Com o tema "Década Mundial de Ações para a Segurança do Trânsito: Seja você a mudança", a Semana Nacional de Trânsito, comemorada entre os dias 18 e 25 de setembro, tem o foco de conscientizar a sociedade sobre a mudança de comportamento como ação primordial para a redução de acidentes no trânsito, uma das principais causas de morte no País. Neste sentido, a Escola Prática Educativa de Trânsito do Departamento de Estradas de Rodagem (DER) vem realizando atividades com crianças para que estas sejam fomentadoras de um ambiente favorável em valorização da vida. Em Londrina, a escola existe desde o ano 2000 e atende gratuitamente trinta municípios da região. No total, existem seis escolas em todo Estado.
A Escola Prática disponibiliza um espaço de cerca de cinco mil metros quadrados de extensão simulando uma estrutura viária (faixas de pedestres, semáforos, rotatórias, passarelas). Segundo a gerente Franciele Farias Cardoso, no local, crianças de escolas – municipais e particulares - têm a possibilidade de recriar situações reais vividas rotineiramente no trânsito e, assim, aprender a melhor postura para evitar que acidentes aconteçam. "Nosso objetivo é sensibilizar essas crianças para que elas desenvolvam valores e atitudes positivas no trânsito. Aqui, nosso foco é no papel dela como pedestre, ciclista, passageiro, e não como futuro motorista. Com nossa metodologia, ela percebe que também faz parte desse sistema e como seu comportamento é muito importante", enfatiza.
Por meio de um convênio com a Secretaria Municipal de Educação de Londrina e a Polícia Rodoviária Estadual (PRE), a escola tem professoras da rede e um policial que ficam responsáveis pela aula educativa. Existem, basicamente, dois cursos: "Aprendendo e Vivendo", para alunos do quinto ano, e o curso de iniciação ao trânsito, para crianças do primeiro ano. "A abordagem e linguagem são direcionadas conforme a idade. Nosso foco são as crianças do quinto ano, pois já andam sozinhas na rua e, por isso, precisam de orientação. As menores, por sua vez, ainda que aconselhemos sempre estarem acompanhadas de um adulto, também precisam começar a entender que já fazem parte desse universo", explica. A Escola Interativa levou cerca de 30 alunos do primeiro ano ao espaço na última semana.

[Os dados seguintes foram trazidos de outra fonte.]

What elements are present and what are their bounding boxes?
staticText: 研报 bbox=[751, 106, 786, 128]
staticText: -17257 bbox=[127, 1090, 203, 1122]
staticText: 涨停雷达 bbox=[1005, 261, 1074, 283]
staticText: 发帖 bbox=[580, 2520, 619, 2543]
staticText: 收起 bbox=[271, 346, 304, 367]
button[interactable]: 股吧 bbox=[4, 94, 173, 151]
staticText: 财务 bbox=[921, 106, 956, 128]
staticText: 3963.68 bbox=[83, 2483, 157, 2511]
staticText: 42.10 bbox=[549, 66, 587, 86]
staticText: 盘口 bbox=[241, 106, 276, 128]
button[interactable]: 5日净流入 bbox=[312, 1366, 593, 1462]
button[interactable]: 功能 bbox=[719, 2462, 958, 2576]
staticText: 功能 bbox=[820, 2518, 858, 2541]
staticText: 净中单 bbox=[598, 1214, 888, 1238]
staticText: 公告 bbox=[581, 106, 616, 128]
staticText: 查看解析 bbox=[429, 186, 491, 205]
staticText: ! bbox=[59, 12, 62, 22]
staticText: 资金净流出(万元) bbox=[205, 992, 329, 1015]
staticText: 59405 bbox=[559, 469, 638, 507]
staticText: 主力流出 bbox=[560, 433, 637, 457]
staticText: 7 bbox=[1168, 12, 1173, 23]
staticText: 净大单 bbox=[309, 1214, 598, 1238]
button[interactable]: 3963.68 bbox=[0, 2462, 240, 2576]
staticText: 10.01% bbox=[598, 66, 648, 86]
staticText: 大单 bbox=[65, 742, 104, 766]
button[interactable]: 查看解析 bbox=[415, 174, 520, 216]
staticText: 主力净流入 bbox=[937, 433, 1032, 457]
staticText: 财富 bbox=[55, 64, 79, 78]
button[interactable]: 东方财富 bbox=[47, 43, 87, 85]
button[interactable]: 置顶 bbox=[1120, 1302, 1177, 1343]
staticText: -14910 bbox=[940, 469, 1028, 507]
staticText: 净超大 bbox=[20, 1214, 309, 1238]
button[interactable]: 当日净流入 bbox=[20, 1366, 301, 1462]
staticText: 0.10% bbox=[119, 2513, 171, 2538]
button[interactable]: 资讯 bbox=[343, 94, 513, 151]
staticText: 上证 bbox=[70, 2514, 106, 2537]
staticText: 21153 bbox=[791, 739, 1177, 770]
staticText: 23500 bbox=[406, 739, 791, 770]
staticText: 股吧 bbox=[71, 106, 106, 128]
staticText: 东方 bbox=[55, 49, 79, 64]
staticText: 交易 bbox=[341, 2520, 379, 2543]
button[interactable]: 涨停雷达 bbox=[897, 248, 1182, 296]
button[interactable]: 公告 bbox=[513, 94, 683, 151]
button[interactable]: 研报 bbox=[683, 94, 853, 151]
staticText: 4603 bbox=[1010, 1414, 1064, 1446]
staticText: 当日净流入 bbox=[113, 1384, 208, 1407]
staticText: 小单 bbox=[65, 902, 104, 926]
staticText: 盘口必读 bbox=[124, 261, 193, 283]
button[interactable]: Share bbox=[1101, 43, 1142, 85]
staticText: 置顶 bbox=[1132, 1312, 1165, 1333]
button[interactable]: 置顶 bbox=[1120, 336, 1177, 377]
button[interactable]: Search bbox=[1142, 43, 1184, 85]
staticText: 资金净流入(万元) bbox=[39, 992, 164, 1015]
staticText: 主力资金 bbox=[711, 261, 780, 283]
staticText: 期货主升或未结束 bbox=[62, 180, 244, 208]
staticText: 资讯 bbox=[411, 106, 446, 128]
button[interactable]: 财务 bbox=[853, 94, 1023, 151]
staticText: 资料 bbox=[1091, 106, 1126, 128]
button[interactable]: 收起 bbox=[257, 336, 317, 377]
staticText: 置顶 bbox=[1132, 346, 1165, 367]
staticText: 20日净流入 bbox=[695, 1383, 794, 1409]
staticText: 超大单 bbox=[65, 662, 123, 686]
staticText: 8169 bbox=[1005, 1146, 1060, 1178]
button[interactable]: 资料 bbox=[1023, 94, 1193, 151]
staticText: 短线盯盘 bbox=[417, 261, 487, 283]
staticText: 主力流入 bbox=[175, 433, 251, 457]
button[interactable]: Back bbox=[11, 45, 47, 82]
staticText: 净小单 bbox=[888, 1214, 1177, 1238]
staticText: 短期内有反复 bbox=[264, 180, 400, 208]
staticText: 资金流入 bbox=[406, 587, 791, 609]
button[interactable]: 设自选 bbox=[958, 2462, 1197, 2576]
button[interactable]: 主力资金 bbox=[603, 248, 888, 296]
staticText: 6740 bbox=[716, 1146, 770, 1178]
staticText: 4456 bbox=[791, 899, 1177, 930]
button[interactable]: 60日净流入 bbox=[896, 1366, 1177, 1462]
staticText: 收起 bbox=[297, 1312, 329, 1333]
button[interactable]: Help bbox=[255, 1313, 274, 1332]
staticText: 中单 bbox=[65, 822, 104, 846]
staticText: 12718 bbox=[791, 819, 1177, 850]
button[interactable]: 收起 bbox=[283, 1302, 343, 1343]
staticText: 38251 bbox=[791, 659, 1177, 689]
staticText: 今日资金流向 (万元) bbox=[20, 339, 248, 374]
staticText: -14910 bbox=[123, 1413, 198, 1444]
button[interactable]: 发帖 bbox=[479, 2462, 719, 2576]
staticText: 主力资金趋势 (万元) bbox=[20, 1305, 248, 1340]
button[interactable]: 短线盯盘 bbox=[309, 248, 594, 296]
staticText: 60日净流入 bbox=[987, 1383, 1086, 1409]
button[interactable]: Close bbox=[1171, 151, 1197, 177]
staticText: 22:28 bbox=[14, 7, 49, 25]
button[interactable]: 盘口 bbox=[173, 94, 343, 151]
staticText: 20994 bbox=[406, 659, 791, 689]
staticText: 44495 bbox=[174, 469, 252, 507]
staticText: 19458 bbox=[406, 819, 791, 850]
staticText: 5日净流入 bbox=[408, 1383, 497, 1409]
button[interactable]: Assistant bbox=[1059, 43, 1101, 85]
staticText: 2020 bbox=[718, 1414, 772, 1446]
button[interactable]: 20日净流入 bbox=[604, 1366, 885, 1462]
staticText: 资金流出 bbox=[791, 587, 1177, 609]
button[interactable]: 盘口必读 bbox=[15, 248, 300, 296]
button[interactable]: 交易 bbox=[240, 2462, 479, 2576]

Desde o momento em que chegam à aula, as crianças recebem informações e noções de trânsito. Inicialmente, participam de uma palestra interativa, uma espécie de teatro, em que o personagem faz tudo errado. "De forma lúdica e divertida, as crianças corrigem esse personagem, mostrando o que deve ou não ser feito. É uma forma de assimilarem o conteúdo teórico que já foi abordado em sala de aula." Isso porque, antes das escolas irem até o espaço, é trabalhada uma cartilha produzida pela Coordenadoria de Educação de Trânsito do DER, material com informações, ilustrações e exercícios, que dão introdução ao tema e noção de seu papel no trânsito. Já com as crianças menores, é contada uma história e, depois, brincam com um jogo de memória.
Ainda no auditório, um simulador de carro com um boneco mostra às crianças o que acontece quando não se usa cinto de segurança no banco traseiro. Sem o cinto de segurança, o corpo é lançado ao para-brisa. Em uma batida, um corpo no banco de trás é atirado para frente com uma força 50 vezes maior que seu peso. Com isso, a possibilidade de acidente fatal é quase certa. "Eles ficam impressionados com o que veem e, dessa forma, se conscientizam da importância. Saem daqui mais críticos e cobrando os pais e amigos por uma postura correta e responsável." Quem fizer tudo correto na aula prática, ao final, recebe um certificado e uma carteira de habilitação de pedestre, como forma de valorização às situações vivenciadas. "Ninguém pode atravessar quando o sinal estiver verde para os carros. Antes de atravessar a rua, também temos que olhar para os dois lados", disse Guilherme Benetelo, de seis anos.
Dados do Ministério da Saúde (MS) apontam que, por ano, mais de 600 crianças morrem no País vítimas de acidentes de trânsito. "Sabemos que grande parte dos acidentes de carro e atropelamentos são causados pela imprudência. Dessa forma, muitas pessoas morrem por falta de tolerância e cuidados. Incorporar mudanças de posturas e atitudes no trânsito desde a infância pode transformar esse quadro, pois alertamos que todos, independentemente da posição, são responsáveis por suas ações, decisões e escolhas", reitera a gerente.